General and administrative expenses as a percentage of total revenue decreased to 16% for the nine months ended September 30, 2024 from 27% in the comparable period in 2023.
Impairment of Equipment Under Development
The $2.7 million impairment of equipment under development was the result of a charge for impairment of assets due to obsolescence following development of new and more efficient equipment.

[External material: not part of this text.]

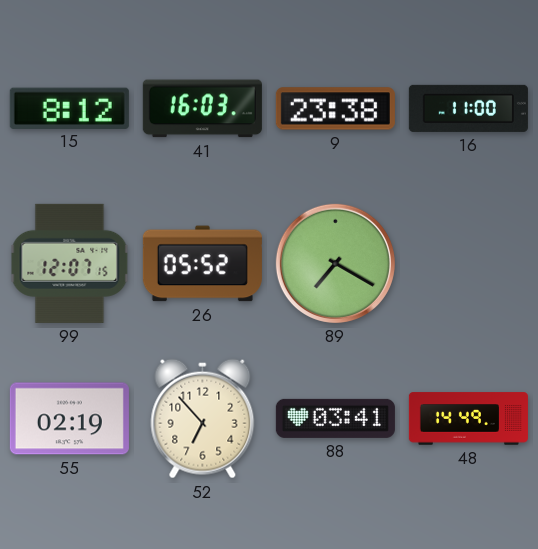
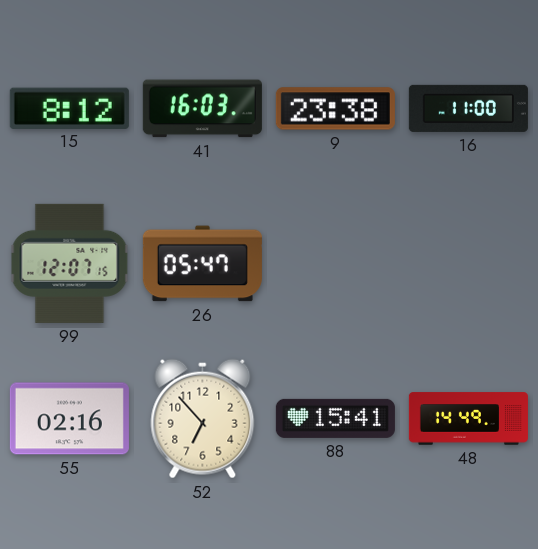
26: 05:52 -> 05:47
89: 7:20 -> none
55: 02:19 -> 02:16
88: 03:41 -> 15:41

Other Income (Expense), net
| | | | | | | | | | | | | | | | | | | | |
| | Nine Months Ended September 30, | | | | | |
| | 2024 | | | 2023 | | Change |
| | | | | Percentage | | | | | | Percentage | | | | | |
| | Amount | | | of Revenue | | | Amount | | | of Revenue | | Amount | | | Percentage |
| | ($ in thousands) |
Interest income (expense): | | | | | | | | | | | | | | | | |
Interest (expense), related party | | $ | (7,550 | ) | | (2)% | | | $ | (2,424 | ) | | (2)% | | $ | (5,126 | ) | | 211% |
Interest income (expense), net | | | (883 | ) | | (0)% | | | | 5,532 | | | 4% | | | (6,415 | ) | | (116)% |
Loss on extinguishment of debt | | | (27,487 | ) | | (8)% | | | | — | | | — | | | (27,487 | ) | | NM |
Income from Employee Retention Credits | | | — | | | | — | | | | 2,186 | | | 1% | | | (2,186 | ) | | (100)% |
Total interest income (expense), net | | $ | (35,920 | ) | | (11)% | | | $ | 5,294 | | | 3% | | $ | (41,214 | ) | | (779)% |
Other income (expense), net decreased by $41.2 million to $35.9 million of other expense for the nine months ended September 30, 2024 from $5.3 million of other income (expense), net in the comparable period in 2023. The $41.2 million decrease was the result of a $27.5 million loss on extinguishment of debt, $6.1 million net impact of capitalized interest relating to our Convertible Note in the comparable period in 2023, $1.8 million of deferred financing costs related to the GM Loan Agreement for which the draw down date has expired, a $2.2 million income from Employee Retention Credits in the comparable period in 2023 not repeated in 2024, a $1.9 million decrease of interest income, and a $1.7 million increase of interest expense.
Income Tax Expense
| | | | | | | | | | | | | | | | | | |
| | Nine Months Ended September 30, | | | | | |
| | 2024 | | 2023 | | Change |
| | | | | Percentage | | | | | Percentage | | | | | |
| | Amount | | | of Revenue | | Amount | | | of Revenue | | Amount | | | Percentage |
| | ($ in thousands) |
Income tax expense | | $ | 1,889 | | | 1% | | $ | — | | | 0% | | $ | 1,889 | | | NM |
The $1.9 million of income tax expense for the nine months ended September 30, 2024 is related to our maquiladora operations in Mexico. We did not incur income tax expense for the comparable period in 2023.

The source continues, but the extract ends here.